Guilt fills my throat, and I feel the desire to hug her. I want to hold her and erase her at the same time, and it’s splitting me in half. I have to go. Before I can do something stupid, I bolt out the door, past the nurse, into the elevator, and onto the street. I throw my skateboard to the pavement and rip down York.
There’s been an accident, so one lane of the FDR Drive is empty of cars all the way to Fifty-ninth Street. I jump the wall and skate down the center of the highway angrily. Part of me wishes they’d let the cars go, that I’d get swallowe
d up by them. The faster I ride, the less I have time to cry.
I’m racing home to pack my shit. I don’t know where I’m gonna go, but I have to get the fuck out of there.
Chapter 50
Around My Edges
New York City, fall 2007 through February 2008
THE FALL CREEPS BY SLOWLY. I TRY TO LEAVE, BUT MA gets escorted home from the hospital and put into bed, where she’s supposed to stay for a while. My ma who I can hardly remember seeing sit down, even once. She’s clean; I can tell because she’s nice. Her eyes are clear, and she doesn’t become dark at any point in the day. She can’t get up to go buy any booze, so she’s free from that, too. I’m quietly proud of her that she managed to pull off her insurance hustle and make her surgery happen. I feel like I have to care for her.
When she looks at me, it’s with kindness and a twinge of embarrassment. We can speak to each other, have a conversation that makes sense and doesn’t spiral into a fight. She doesn’t want to ask me for anything, but she can’t do anything for herself, so I bring her food and water, help her to the bathroom and into the bath.

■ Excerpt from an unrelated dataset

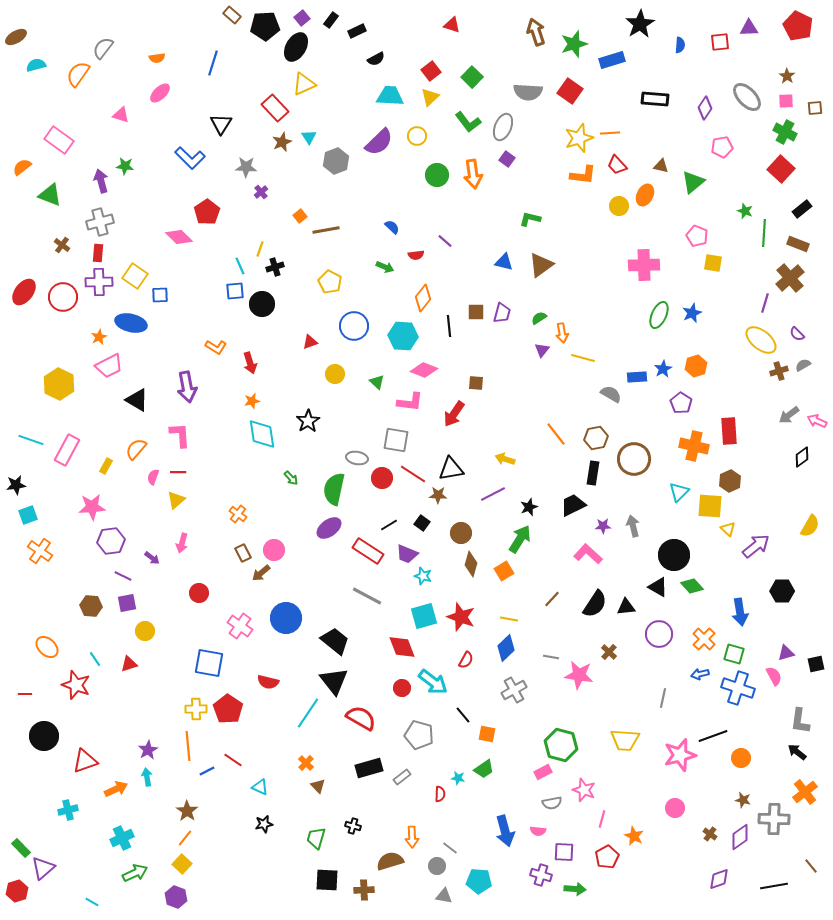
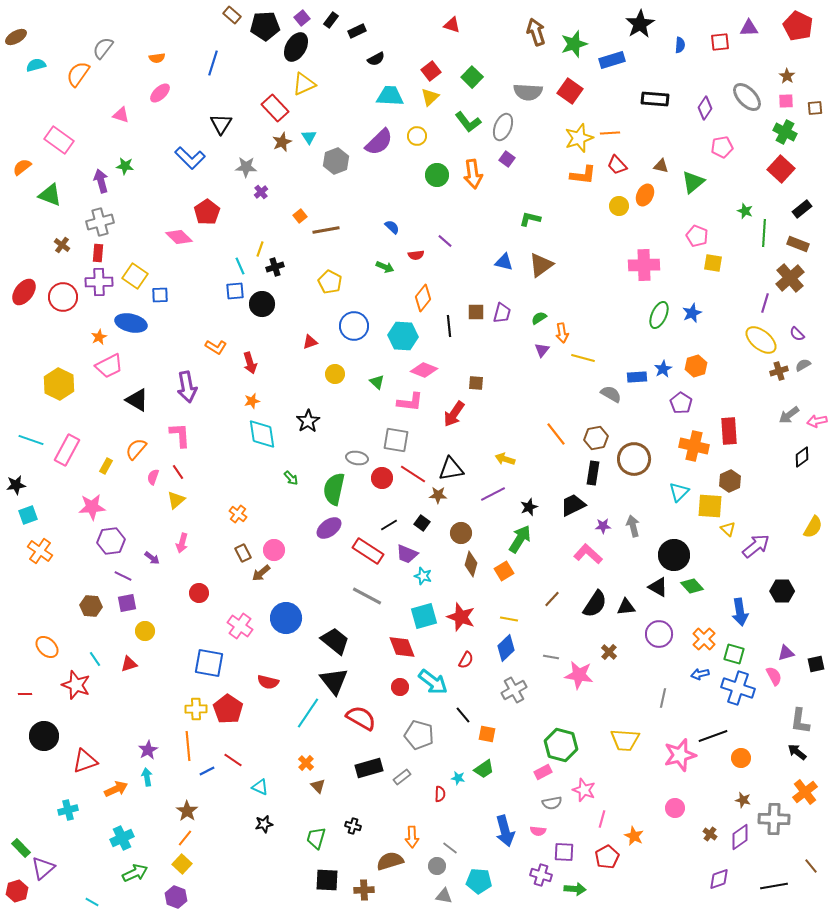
pink arrow at (817, 421): rotated 36 degrees counterclockwise
red line at (178, 472): rotated 56 degrees clockwise
yellow semicircle at (810, 526): moved 3 px right, 1 px down
red circle at (402, 688): moved 2 px left, 1 px up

To see my evil twin in pain flays me. Despite my roiling anger, I love her so much. No matter how she’s hurt me, when the cloud of drink and drugs clear, she’s my ma again, and I’m her cub. That’s just the way it is. Unconditional.
Frankie has been keeping the apartment clean so my ma’s hip heals right and doesn’t get infected. We’ve been taking turns hanging out with her, and it’s almost nice around there. But I know I’ve still got to go. The end is coming, though its shape is still amorphous.
Edie, meanwhile, has taken a turn for the worse. My beloved grandma has to be moved upstate to my uncle’s house in preparation for her inevitable passing. My pop calls one day and tells me that she’s stopped eating. She is ninety-two and proud, and she is stepping out of her own accord. No doctors, no illnesses—she has decided to go. He says it’s only a matter of time.
Caught between the crushing trajectories of the two matriarchs in my life, I cry on the fire escape by myself, alternating cigarettes and joints. I listen to sad songs and try to figure out where to put all this shit while my ma quietly reads books on her massage table.